BEGIN

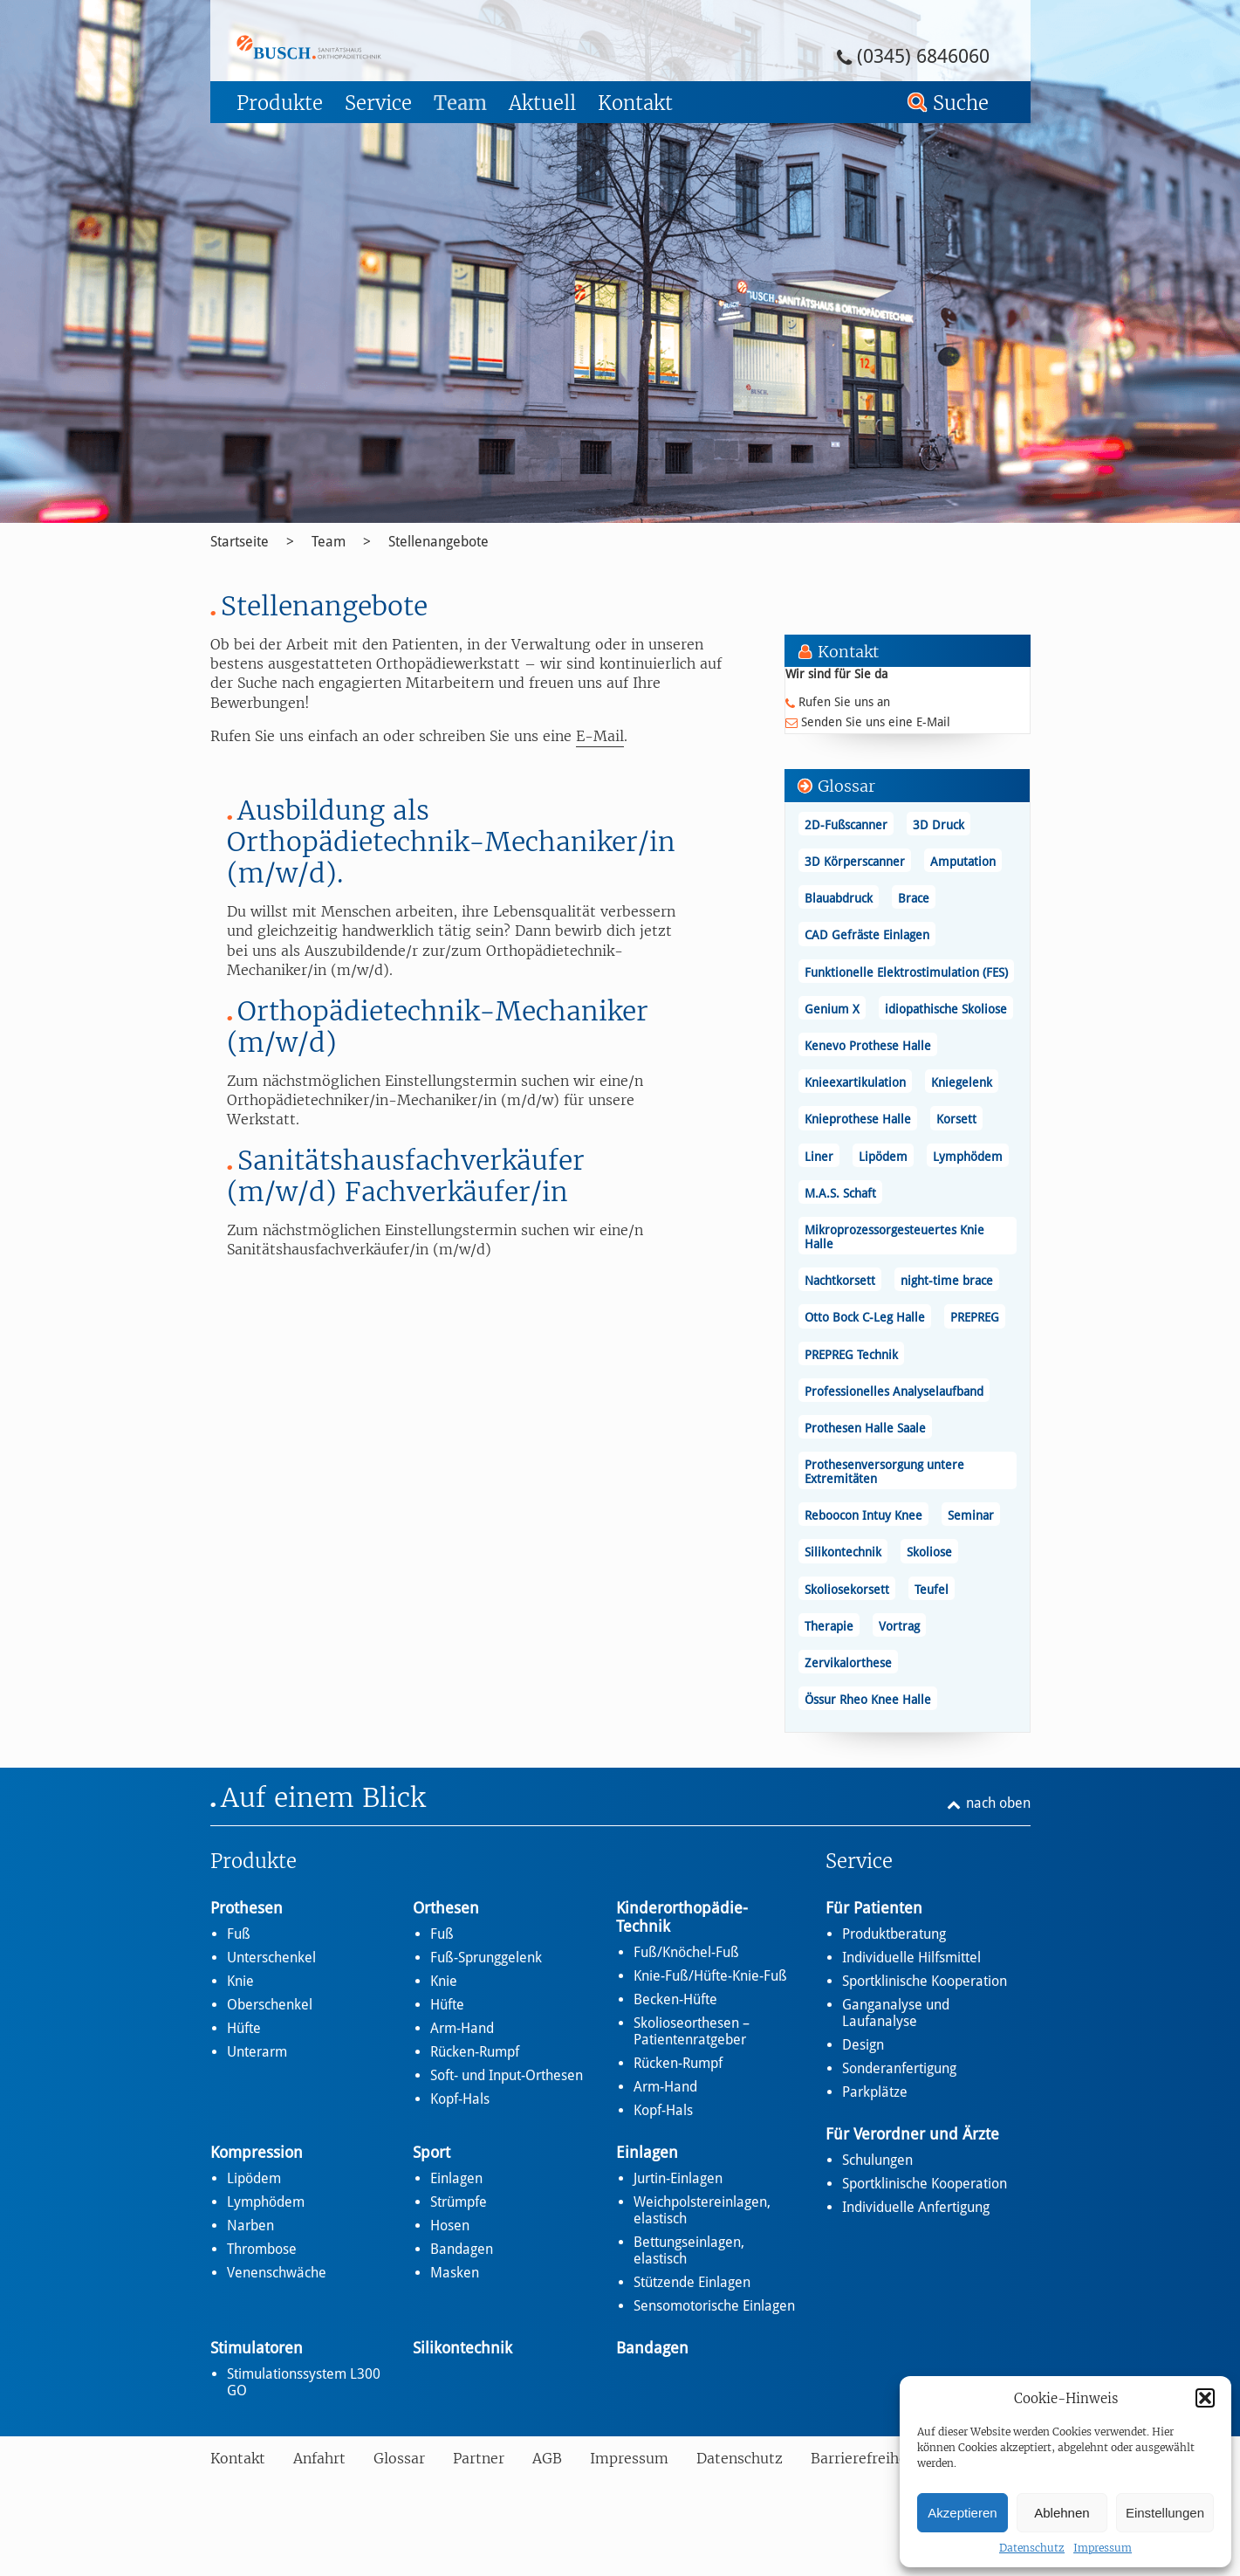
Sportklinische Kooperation (924, 1981)
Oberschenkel (269, 2004)
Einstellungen (1165, 2512)
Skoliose (929, 1552)
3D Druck (938, 825)
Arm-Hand (462, 2028)
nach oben (998, 1803)
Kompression (256, 2152)
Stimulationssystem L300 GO (303, 2382)
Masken (454, 2272)
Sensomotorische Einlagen (714, 2306)
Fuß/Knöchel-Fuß (686, 1952)
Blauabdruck (839, 898)
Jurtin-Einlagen (678, 2178)
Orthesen (446, 1908)
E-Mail (600, 736)
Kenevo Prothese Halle (868, 1046)
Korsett (956, 1119)
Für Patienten (874, 1908)
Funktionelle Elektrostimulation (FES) (906, 972)
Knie (240, 1981)
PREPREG (974, 1317)
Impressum (1102, 2547)
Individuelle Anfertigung (916, 2207)
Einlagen (456, 2178)
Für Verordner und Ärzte (912, 2134)
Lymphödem (968, 1157)
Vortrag (899, 1626)
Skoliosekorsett (847, 1590)
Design (863, 2045)
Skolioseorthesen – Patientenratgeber (692, 2031)
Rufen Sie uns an (844, 702)
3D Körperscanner (855, 862)
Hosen (449, 2225)
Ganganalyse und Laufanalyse (895, 2013)
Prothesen (246, 1908)
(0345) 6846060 (923, 56)
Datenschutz (1032, 2547)
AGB (547, 2458)
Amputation (963, 862)
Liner (819, 1157)
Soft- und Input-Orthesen (506, 2075)
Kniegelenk (961, 1082)
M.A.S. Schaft (840, 1193)
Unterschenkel (271, 1957)
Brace (913, 898)
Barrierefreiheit (864, 2458)
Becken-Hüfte (675, 1999)
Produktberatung (894, 1934)
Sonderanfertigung (899, 2068)
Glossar (399, 2458)
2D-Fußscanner (846, 825)
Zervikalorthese (848, 1663)
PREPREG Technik (851, 1355)
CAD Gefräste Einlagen (867, 935)
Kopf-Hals (460, 2099)
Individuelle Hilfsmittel (911, 1957)
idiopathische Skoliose (946, 1009)
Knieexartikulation (855, 1082)
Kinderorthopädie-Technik (682, 1917)
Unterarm (257, 2052)
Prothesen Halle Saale (865, 1428)
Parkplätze (875, 2092)
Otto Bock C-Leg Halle (865, 1317)
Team (460, 103)
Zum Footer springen (258, 6)
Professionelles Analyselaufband (894, 1391)
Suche (961, 103)
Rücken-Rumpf (474, 2052)
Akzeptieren (962, 2512)
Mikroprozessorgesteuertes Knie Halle (894, 1237)
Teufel (932, 1590)
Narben (250, 2225)
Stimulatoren (256, 2348)
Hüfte (244, 2028)
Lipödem (883, 1157)
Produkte (279, 103)
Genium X (832, 1009)
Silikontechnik (843, 1552)
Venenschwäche (276, 2272)
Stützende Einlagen (692, 2282)
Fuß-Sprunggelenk (486, 1957)
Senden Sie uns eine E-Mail (875, 722)
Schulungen (877, 2160)
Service (378, 103)
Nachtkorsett (840, 1281)
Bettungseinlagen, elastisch (689, 2250)
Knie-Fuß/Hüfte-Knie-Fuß (710, 1976)
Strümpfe (458, 2202)
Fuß (238, 1934)
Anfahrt (319, 2458)
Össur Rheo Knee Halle (868, 1700)
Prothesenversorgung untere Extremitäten (884, 1472)
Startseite (239, 541)
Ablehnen (1061, 2512)
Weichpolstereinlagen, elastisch (702, 2210)
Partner (478, 2458)
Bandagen (461, 2249)
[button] (1205, 2398)
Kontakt (635, 103)
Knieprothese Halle (858, 1119)
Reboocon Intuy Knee (863, 1515)
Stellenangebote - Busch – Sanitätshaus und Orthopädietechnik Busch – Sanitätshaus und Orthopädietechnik (356, 46)
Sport (431, 2152)
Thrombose (262, 2249)
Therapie (829, 1626)
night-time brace (947, 1281)
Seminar (971, 1515)
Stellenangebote (438, 541)
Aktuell (542, 103)
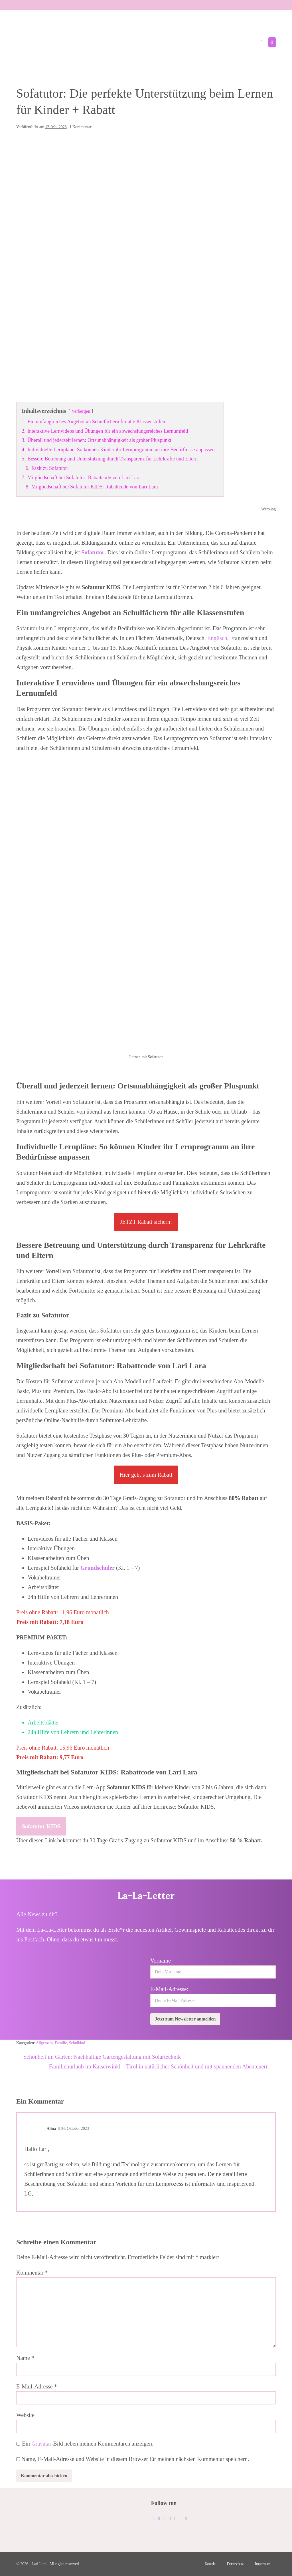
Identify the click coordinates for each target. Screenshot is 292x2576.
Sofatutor (92, 552)
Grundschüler (97, 1568)
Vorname (160, 1960)
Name (25, 2358)
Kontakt (209, 2564)
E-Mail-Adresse (36, 2386)
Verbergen (81, 411)
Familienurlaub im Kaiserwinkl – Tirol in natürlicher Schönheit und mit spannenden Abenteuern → (162, 2066)
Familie (61, 2043)
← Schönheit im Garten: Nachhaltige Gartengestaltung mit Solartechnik (98, 2057)
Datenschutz (235, 2564)
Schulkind (77, 2043)
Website (25, 2415)
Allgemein (44, 2043)
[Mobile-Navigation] (272, 42)
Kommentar (32, 2272)
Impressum (262, 2564)
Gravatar (41, 2443)
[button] (262, 42)
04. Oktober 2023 (73, 2128)
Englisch (217, 638)
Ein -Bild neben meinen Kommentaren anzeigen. (87, 2443)
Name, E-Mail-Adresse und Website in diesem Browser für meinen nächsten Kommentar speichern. (135, 2459)
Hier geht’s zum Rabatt (146, 1475)
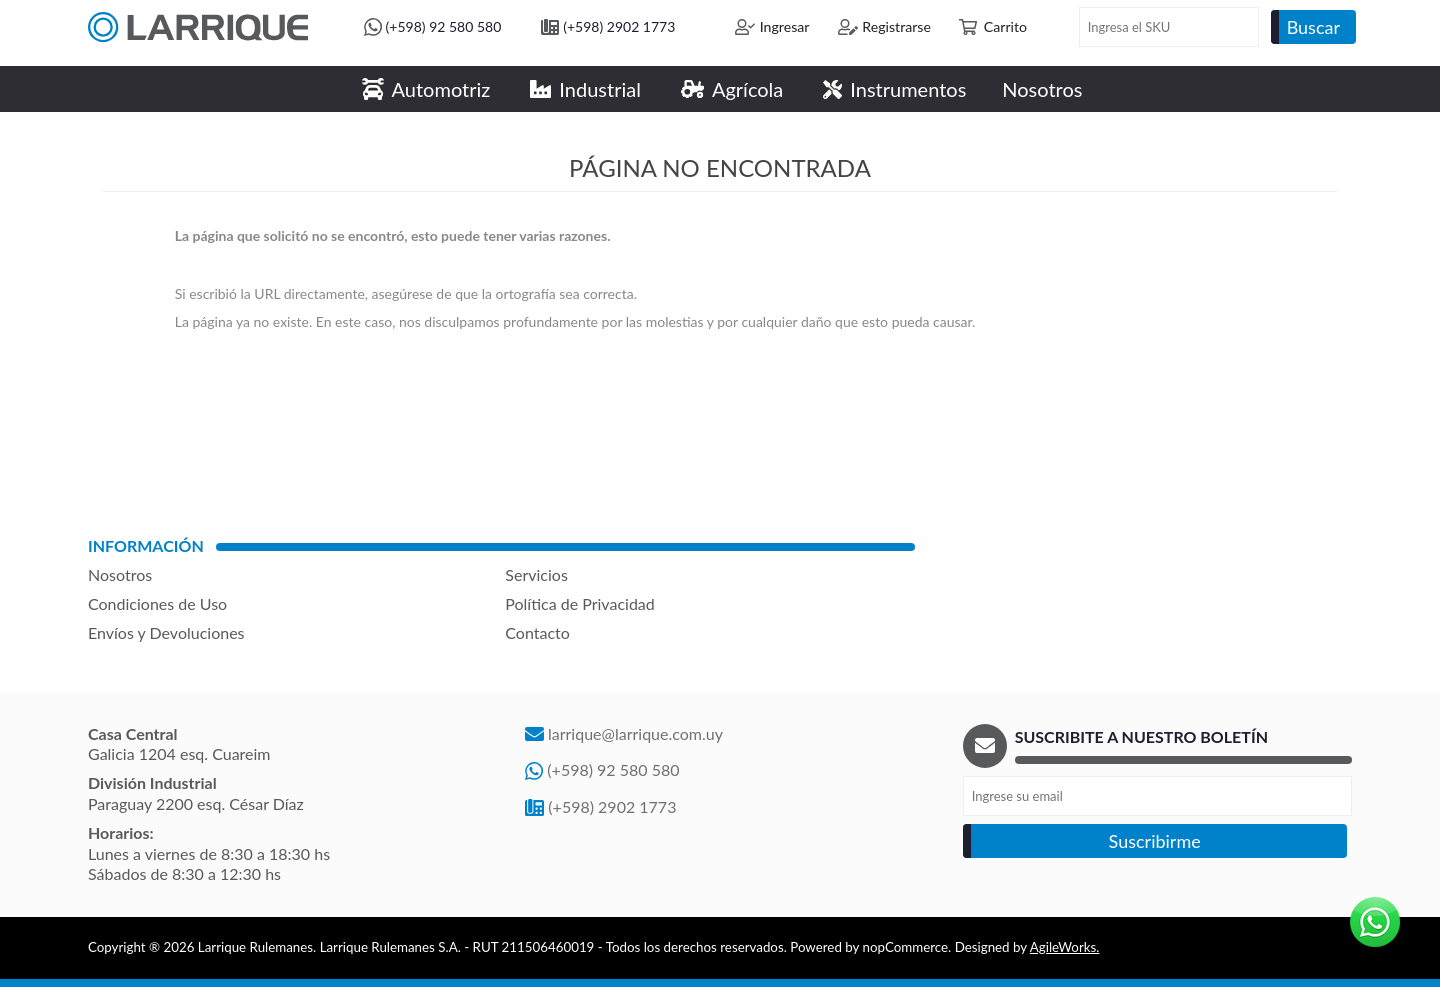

END

▶ **What to produce**:
Your answer must consist solely of the lines above between the line holding "Fuß/Knöchel-Fuß (686, 1952)" and the line holding "Individuelle Anfertigung (916, 2207)", inclusive, copied exactly.

▶ **Written answer**:
Fuß/Knöchel-Fuß (686, 1952)
Blauabdruck (839, 898)
Jurtin-Einlagen (678, 2178)
Orthesen (446, 1908)
E-Mail (600, 736)
Kenevo Prothese Halle (868, 1046)
Korsett (956, 1119)
Für Patienten (874, 1908)
Funktionelle Elektrostimulation (FES) (906, 972)
Knie (240, 1981)
PREPREG (974, 1317)
Impressum (1102, 2547)
Individuelle Anfertigung (916, 2207)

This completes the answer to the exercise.